American Civil Liberties Union affiliates in dozens of states, working in conjunction with other watchdog groups, filed a Freedom of Information Act request in July, along with appeals for expedited processing. The plaintiffs sought to determine how the FBI is using what is referred to as geo-mapping to document "ethnic-oriented" behaviors and lifestyle characteristics in communities with concentrated minority populations.
Those requests were met by silence. Now the ACLU of Northern California, the San Francisco-based Asian Law Caucus, and the San Francisco Bay Guardian have filed suit.
"Profiling and mapping based on race is discriminatory and divisive - it sends the message that the government wrongly sees these communities as suspicious and disloyal," said Veena Dubal, an attorney at the Asian Law Caucus. "It also diverts attention from actual threats, thereby wasting law enforcement resources. Profiling does not make us safer as a country or community."
The FBI has not disclosed details of how it's using Google Earth and other technologies for domestic surveillance, but the FBI's 2008 Domestic Investigations and Operations Guide encourages agents to use digital mapping technologies to compile dossiers on targeted communities.
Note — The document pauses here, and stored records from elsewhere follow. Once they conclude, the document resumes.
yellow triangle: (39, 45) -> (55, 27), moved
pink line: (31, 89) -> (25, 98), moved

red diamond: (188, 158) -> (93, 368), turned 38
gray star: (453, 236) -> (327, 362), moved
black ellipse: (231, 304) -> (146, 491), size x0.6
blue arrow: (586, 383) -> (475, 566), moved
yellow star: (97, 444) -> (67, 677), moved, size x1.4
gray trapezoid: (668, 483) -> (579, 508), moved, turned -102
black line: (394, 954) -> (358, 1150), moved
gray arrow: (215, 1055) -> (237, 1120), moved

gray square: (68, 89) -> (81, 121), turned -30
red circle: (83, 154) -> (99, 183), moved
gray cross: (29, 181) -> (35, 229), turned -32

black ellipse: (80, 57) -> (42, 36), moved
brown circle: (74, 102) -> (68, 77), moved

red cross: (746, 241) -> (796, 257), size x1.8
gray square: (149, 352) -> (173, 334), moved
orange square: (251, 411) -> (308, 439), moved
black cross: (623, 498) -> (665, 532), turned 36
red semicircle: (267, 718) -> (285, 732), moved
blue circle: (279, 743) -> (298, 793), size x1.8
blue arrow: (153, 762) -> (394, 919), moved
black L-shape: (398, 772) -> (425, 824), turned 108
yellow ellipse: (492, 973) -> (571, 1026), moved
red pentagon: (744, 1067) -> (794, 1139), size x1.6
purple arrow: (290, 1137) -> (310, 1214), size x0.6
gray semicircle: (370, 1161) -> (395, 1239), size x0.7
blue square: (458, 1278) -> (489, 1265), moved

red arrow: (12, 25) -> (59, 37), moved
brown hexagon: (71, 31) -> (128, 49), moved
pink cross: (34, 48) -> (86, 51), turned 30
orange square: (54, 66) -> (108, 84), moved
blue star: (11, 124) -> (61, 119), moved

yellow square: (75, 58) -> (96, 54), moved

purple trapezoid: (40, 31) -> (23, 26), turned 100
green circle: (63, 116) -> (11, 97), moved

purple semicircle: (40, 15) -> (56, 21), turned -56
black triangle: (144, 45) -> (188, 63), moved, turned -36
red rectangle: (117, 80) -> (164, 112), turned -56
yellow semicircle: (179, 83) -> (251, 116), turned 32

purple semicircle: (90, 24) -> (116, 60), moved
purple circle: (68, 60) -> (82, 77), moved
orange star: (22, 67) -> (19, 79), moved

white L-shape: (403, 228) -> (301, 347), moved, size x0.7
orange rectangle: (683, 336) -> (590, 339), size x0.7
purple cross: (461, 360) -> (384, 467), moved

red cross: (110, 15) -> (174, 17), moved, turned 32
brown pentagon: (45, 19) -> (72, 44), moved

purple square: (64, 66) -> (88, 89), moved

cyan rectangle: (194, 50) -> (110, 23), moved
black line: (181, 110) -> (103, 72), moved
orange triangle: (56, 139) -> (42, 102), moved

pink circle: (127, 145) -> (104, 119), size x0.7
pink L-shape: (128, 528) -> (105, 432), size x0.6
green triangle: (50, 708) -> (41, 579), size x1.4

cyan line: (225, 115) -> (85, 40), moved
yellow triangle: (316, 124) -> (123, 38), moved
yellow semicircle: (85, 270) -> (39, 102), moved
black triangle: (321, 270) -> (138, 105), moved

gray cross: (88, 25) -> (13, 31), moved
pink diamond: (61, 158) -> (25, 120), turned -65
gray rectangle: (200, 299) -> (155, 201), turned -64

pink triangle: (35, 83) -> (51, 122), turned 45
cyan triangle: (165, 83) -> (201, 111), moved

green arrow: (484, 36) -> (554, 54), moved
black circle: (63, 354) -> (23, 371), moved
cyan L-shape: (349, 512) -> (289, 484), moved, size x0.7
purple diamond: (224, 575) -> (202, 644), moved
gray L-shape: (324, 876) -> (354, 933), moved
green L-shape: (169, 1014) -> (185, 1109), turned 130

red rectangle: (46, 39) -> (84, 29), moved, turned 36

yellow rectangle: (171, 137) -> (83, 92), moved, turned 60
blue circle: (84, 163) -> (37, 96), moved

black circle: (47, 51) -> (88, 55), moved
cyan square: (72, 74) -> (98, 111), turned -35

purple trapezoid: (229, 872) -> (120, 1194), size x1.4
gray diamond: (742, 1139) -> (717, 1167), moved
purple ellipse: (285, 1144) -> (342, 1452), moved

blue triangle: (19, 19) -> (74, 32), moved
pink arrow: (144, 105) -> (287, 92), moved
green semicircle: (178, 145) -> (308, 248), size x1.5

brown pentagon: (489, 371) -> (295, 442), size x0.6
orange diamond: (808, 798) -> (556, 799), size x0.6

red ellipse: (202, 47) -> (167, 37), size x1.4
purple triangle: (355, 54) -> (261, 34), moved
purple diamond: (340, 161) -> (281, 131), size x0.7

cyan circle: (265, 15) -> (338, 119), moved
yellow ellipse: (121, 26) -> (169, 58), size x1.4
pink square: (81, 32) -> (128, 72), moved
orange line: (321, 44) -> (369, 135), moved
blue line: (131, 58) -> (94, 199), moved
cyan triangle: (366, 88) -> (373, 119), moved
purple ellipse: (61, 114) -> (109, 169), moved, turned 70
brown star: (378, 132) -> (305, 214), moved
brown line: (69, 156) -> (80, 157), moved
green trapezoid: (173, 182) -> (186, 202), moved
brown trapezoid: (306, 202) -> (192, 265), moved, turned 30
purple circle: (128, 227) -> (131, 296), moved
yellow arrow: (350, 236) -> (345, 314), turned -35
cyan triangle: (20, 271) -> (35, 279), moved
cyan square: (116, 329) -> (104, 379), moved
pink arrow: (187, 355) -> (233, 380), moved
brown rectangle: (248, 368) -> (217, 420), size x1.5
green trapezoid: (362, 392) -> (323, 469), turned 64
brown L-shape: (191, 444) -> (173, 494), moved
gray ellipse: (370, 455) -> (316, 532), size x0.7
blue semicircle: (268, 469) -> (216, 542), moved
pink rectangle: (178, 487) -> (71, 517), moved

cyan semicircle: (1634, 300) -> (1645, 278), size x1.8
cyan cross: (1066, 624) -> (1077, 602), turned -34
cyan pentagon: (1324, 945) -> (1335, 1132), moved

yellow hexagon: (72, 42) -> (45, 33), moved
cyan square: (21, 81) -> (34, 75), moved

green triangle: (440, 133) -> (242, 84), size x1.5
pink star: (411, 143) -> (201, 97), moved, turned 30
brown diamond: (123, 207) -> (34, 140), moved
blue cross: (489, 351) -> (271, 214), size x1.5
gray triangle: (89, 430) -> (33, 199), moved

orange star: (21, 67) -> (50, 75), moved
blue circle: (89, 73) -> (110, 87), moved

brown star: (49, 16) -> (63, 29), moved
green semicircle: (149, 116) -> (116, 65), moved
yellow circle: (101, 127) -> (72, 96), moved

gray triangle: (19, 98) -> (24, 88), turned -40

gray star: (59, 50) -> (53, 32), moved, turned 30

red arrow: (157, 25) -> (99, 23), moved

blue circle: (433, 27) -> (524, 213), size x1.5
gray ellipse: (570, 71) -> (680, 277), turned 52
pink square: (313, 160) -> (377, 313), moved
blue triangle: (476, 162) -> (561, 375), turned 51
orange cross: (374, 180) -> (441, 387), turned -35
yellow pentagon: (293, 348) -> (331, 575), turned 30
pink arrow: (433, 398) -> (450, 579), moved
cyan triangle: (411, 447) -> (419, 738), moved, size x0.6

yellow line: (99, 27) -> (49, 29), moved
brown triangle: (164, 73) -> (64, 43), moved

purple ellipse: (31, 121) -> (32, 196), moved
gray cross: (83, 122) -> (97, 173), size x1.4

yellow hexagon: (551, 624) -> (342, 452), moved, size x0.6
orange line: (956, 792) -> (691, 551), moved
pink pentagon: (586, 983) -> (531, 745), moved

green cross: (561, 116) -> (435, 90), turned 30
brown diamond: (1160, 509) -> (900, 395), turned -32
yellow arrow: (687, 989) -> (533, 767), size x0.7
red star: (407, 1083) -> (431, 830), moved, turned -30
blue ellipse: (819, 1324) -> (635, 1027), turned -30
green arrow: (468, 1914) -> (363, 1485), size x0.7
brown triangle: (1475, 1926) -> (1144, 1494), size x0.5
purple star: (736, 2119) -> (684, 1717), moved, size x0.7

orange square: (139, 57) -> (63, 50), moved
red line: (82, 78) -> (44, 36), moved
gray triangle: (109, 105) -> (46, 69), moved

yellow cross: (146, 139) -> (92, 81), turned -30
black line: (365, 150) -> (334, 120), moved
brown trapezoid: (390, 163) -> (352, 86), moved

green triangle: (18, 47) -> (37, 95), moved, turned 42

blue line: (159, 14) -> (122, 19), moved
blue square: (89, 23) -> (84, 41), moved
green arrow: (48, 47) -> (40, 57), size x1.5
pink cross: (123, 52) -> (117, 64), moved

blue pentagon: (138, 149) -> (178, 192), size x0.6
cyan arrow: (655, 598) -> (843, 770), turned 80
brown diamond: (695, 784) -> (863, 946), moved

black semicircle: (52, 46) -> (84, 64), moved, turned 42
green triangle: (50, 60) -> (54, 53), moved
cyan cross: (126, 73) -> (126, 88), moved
"It allows us to combine and visually map crime data from a multitude of agencies -- everything from shootings to sources, and from outstanding warrants to open investigations," said FBI Director Robert Mueller in describing the value of mapping technologies to the International Association of Chiefs of Police in 2008. "Visual mapping shows us our domain. It reveals connections among our cases we might not otherwise see. And it helps us better manage our resources."
An FBI spokesman told CNN that while the bureau is not targeting specific ethnic groups, each field office is expected to keep track of its community, including information about what ethnic groups are in a particular area. The policy, the spokeswoman said, is an outgrowth of the September 11, 2001, terror attacks and the bureau's focus on improving national security.
"The FBI's mapping of local communities and businesses based on race and ethnicity raises serious civil liberties concerns," Michael German, ACLU policy counsel and former FBI agent, said in a statement. "Creating a law enforcement profile of a neighborhood based on the ethnic makeup of the people who live there is unfair, un-American and will certainly not help stop crime."